You can do something like this using IViewLocationExpander.  As it happens, I was playing with this a few days ago so I have some code samples to hand.  If you create something like this:
public class AmpViewLocationExpander : IViewLocationExpander
{
    public void PopulateValues(ViewLocationExpanderContext context)
    {
        var contains = context.ActionContext.HttpContext.Request.Query.ContainsKey("amp");
        context.Values.Add("AmpKey", contains.ToString());
        var containsStem = context.ActionContext.HttpContext.Request.Path.StartsWithSegments("/amp");
        context.Values.Add("AmpStem", containsStem.ToString());
    }
    public IEnumerable<string> ExpandViewLocations(ViewLocationExpanderContext context, IEnumerable<string> viewLocations)
    {
        if (!(context.ActionContext.ActionDescriptor is ControllerActionDescriptor descriptor)) { return viewLocations; }
        if (context.ActionContext.HttpContext.Request.Query.ContainsKey("amp")

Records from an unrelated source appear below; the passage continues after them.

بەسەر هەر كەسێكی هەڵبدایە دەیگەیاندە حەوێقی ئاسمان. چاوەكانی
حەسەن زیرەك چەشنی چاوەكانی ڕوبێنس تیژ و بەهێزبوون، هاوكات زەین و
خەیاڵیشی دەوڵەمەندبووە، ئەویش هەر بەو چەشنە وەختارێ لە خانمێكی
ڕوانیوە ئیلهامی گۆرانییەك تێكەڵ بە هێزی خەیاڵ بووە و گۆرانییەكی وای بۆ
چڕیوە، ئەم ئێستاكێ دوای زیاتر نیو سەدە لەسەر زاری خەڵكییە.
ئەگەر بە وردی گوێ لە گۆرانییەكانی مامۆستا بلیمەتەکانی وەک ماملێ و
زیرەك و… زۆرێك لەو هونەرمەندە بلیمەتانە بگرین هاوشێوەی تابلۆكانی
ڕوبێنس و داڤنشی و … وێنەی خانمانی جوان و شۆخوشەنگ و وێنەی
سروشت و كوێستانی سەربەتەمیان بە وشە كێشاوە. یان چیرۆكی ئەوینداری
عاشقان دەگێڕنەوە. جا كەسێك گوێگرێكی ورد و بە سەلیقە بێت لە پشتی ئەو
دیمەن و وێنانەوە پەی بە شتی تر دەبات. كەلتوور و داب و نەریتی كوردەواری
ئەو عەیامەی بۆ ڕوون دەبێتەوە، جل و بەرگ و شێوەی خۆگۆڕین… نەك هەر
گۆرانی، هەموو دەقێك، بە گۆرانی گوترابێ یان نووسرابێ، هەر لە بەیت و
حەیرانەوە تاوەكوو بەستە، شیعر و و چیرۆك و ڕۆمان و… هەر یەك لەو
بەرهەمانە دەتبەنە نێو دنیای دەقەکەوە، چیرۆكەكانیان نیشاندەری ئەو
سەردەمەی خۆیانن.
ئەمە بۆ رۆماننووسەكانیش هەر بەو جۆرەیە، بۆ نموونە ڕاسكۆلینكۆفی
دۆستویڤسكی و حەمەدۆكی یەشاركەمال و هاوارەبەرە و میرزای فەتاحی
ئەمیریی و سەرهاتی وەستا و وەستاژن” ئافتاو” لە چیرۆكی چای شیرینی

            || context.ActionContext.HttpContext.Request.Path.StartsWithSegments("/amp")
        )
        {
            return viewLocations.Select(x => x.Replace("{0}", "{0}.amp"));
        }
        return viewLocations;
    }
}
iViewLocationExpander can be found in Microsoft.AspNetCore.Mvc.Razor
Then in your Configure Services method in Startup.cs, add the following:
  services.Configure<RazorViewEngineOptions>(options =>
        {
            options.ViewLocationExpanders.Add(new AmpViewLocationExtender());
        });
What this will do is update the view locations per request to insert .amp before .cshtml any time the URL either starts with /amp or there is a query string key of amp.  If your AMP views don't exist, it might blow-up a little, I've not fully tested it, but it should get you started.